I asked some friends who had lost several family members, how they found joy after loss of this magnitude. They told me, “You find it in the younger generations.” That gave me hope. I was then planning the McGrath family reunion, filled with cousins in their 20’s and 30’s. And I have younger friends. But, you can’t force joy. You just prepare the soil for it to grow in its own time.
A few days ago, at the dentist’s office, I read a TIME magazine article on Robin Williams. A quote from Christopher Reeves after Robin had visited him in the hospital, really spoke to me:
“Thank God I wear a seat belt in this chair, because I would have fallen out laughing. In the middle of a tragedy like this, in the middle of a depression, you can still experience genuine joy and laughter and love. And anyone who says life’s not worth living is totally wrong, totally wrong.”
Laughter and tears are good bedfellows, but the one that gets us up in the morning is worth cultivating.
In the past few weeks I have noticed joy seeping in around my roots.
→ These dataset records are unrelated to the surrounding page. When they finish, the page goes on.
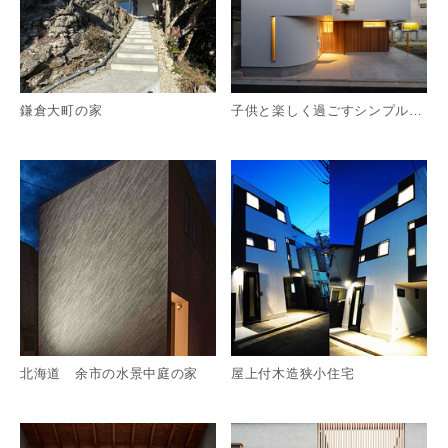
鎌倉大町の家
子供と楽しく過ごすシンプルな住まいー代田の家
詳細を見る
詳
北海道 余市の水景中庭の家
屋上付木造狭小住宅
詳細を見る
詳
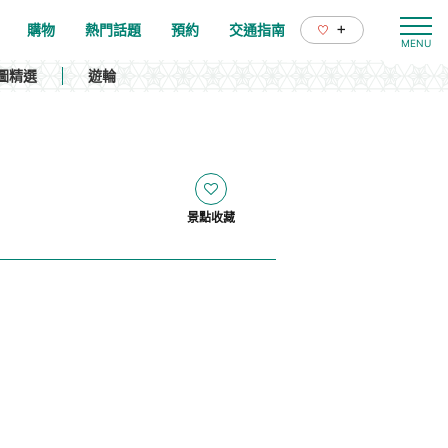
+
購物
熱門話題
預約
交通指南
圖精選
遊輪
景點收藏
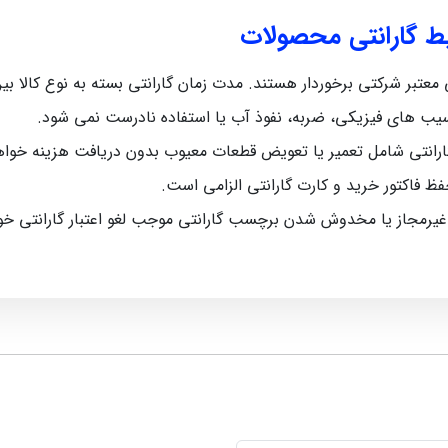
یط گارانتی محصولات
رکتی برخوردار هستند. مدت زمان گارانتی بسته به نوع کالا بین 5 ماه تا 12 ماه متغیر اس
سیب‌ های فیزیکی، ضربه، نفوذ آب یا استفاده نادرست نمی‌ شود.
رانتی شامل تعمیر یا تعویض قطعات معیوب بدون دریافت هزینه خواه
حفظ فاکتور خرید و کارت گارانتی الزامی است.
 غیرمجاز یا مخدوش شدن برچسب گارانتی موجب لغو اعتبار گارانتی خ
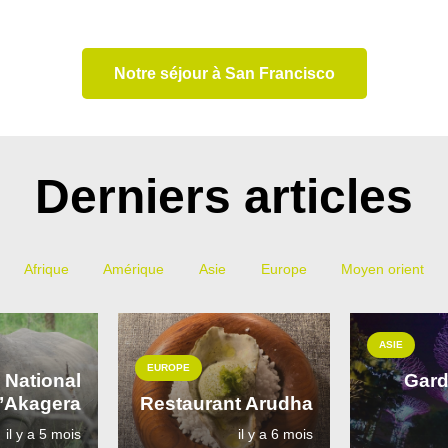
Notre séjour à San Francisco
Derniers articles
Afrique
Amérique
Asie
Europe
Moyen orient
ASIE
EUROPE
 National
Gard
l’Akagera
Restaurant Arudha
il y a 5 mois
il y a 6 mois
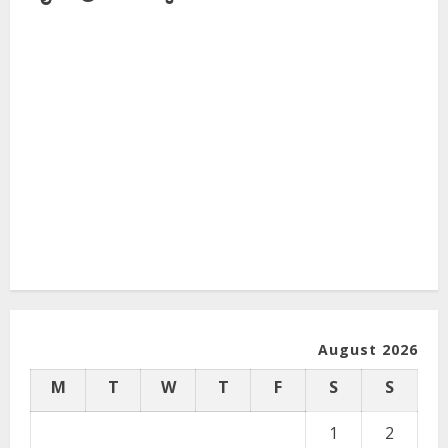
August 2026
M
T
W
T
F
S
S
1
2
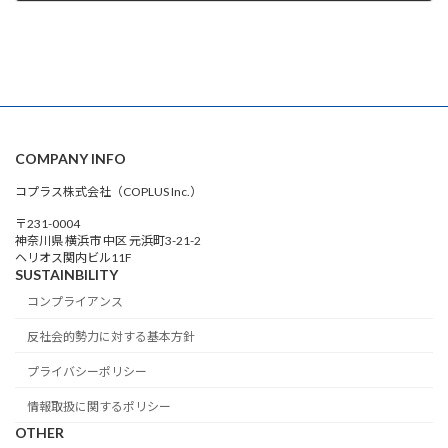
2026年6月4日
COMPANY INFO
コプラス株式会社（COPLUS Inc.）
〒231-0004
神奈川県 横浜市 中区 元浜町3-21-2
ヘリオス関内ビル11F
SUSTAINBILITY
コンプライアンス
反社会的勢力に対する基本方針
プライバシーポリシー
情報取扱に関するポリシー
OTHER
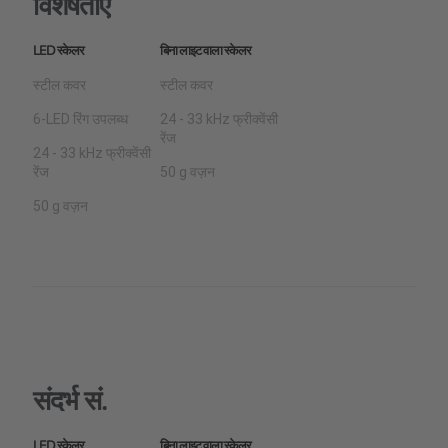
विशेषताएँ
LED स्केलर
बिना लाइट वाला स्केलर
स्टील कवर
स्टील कवर
6-LED रिंग उपलब्ध
24 - 33 kHz फ्रीक्वेंसी
रेंज
24 - 33 kHz फ्रीक्वेंसी
रेंज
50 g वज़न
50 g वज़न
संदर्भ सं.
LED स्केलर
बिना लाइट वाला स्केलर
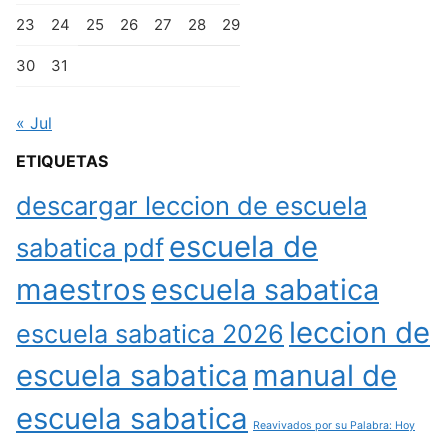
23
24
25
26
27
28
29
30
31
« Jul
ETIQUETAS
descargar leccion de escuela
escuela de
sabatica pdf
maestros
escuela sabatica
leccion de
escuela sabatica 2026
escuela sabatica
manual de
escuela sabatica
Reavivados por su Palabra: Hoy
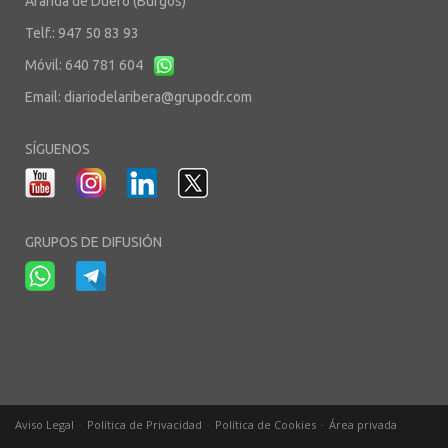
Aranda de Duero (Burgos)
Telf.: 947 50 83 93
Móvil: 640 781 604
Email:
diariodelaribera@grupodr.com
SÍGUENOS
GRUPOS DE DIFUSIÓN
-
-
-
Aviso Legal
Política de Privacidad
Política de Cookies
Área privada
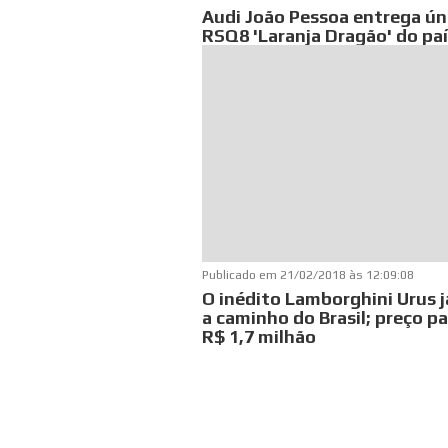
Audi João Pessoa entrega ún
RSQ8 'Laranja Dragão' do pa
Publicado em
21/02/2018 às 12:09:08
O inédito Lamborghini Urus j
a caminho do Brasil; preço p
R$ 1,7 milhão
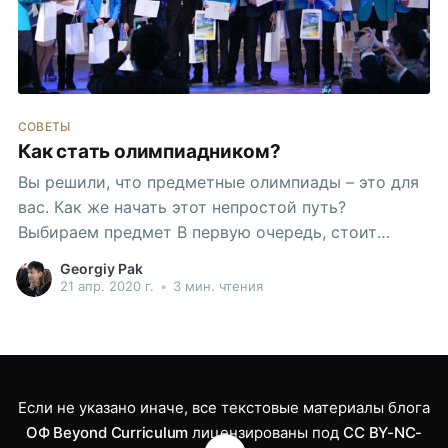
СОВЕТЫ
Как стать олимпиадником?
Вы решили, что предметные олимпиады – это для
вас. Как же начать этот непростой путь?
Выбираем предмет В первую очередь, стоит
определиться с предметом. Скорее всего, вы уже
Georgiy Pak
это сделали. Если нет, то позвольте помочь. *
21 апр. 2020 г.
•
3 мин. чтения
Почему математика? * Почему физика? * Почему
химия? * Почему биология? * Почему география?
Самое главное при выборе своего предмета
Если не указано иначе, все текстовые материалы блога
ОФ Beyond Curriculum
лицензированы под
CC BY-NC-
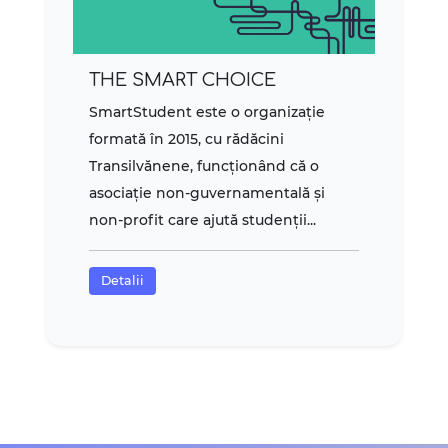
THE SMART CHOICE
SmartStudent este o organizație
formată în 2015, cu rădăcini
Transilvănene, funcționând că o
asociație non-guvernamentală și
non-profit care ajută studenții...
Detalii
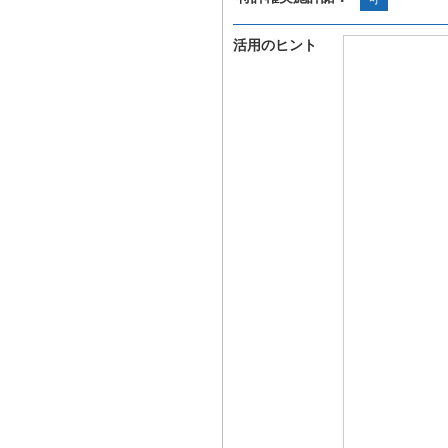
活用のヒント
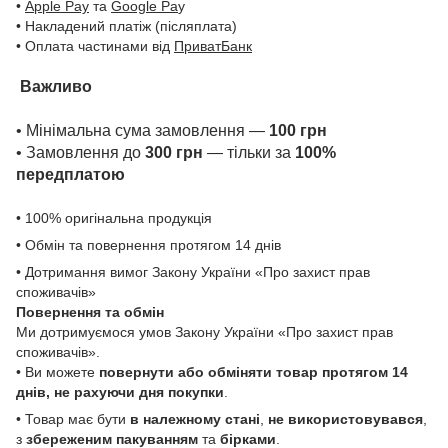
•
Apple Pay
та
Google Pa
y
• Накладений платіж (післяплата)
• Оплата частинами від
ПриватБанк
Важливо
• Мінімальна сума замовлення —
100 грн
• Замовлення до
300 грн
— тільки за
100%
передплатою
• 100% оригінальна продукція
• Обмін та повернення протягом 14 днів
• Дотримання вимог Закону України «Про захист прав
споживачів»
Повернення та обмін
Ми дотримуємося умов Закону України «Про захист прав
споживачів».
• Ви можете
повернути або обміняти товар
протягом 14
днів, не рахуючи дня покупки
.
• Товар має бути
в належному стані
,
не використовувався
,
з
збереженим пакуванням
та
бірками
.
It pops me out of my tears, and chases me around like a cat after a ball of yarn. I even felt joy recently while listening to the concern of a dear friend of mine. Instead of sinking into sadness with her, I suggested she let the toxic energy of those around her drop into the ground and be composted. Somehow, this image got us both laughing, and she let the sadness go. Earth not only cultivates joy, it composts grief.
Much of our own sadness is the trapped energy of others. As a child, I did not feel permission to be happy unless my mother was happy. My job was to take care of her. I couldn’t read during the day without worrying I would be seen as lazy and insensitive, so joy was not part of my vocabulary. I didn’t know then that joy itself is healing.
As we return to work after Labor Day, I share this photo from the last day of my summer vacation as a reminder that joy is always on the horizon. While you can’t make it come faster than it wants, you don’t have to wait until all the clouds have lifted. You can invite it as an intention, call it in, seduce it, play with it, and chances are, it will sail in!
How do you find joy in your life?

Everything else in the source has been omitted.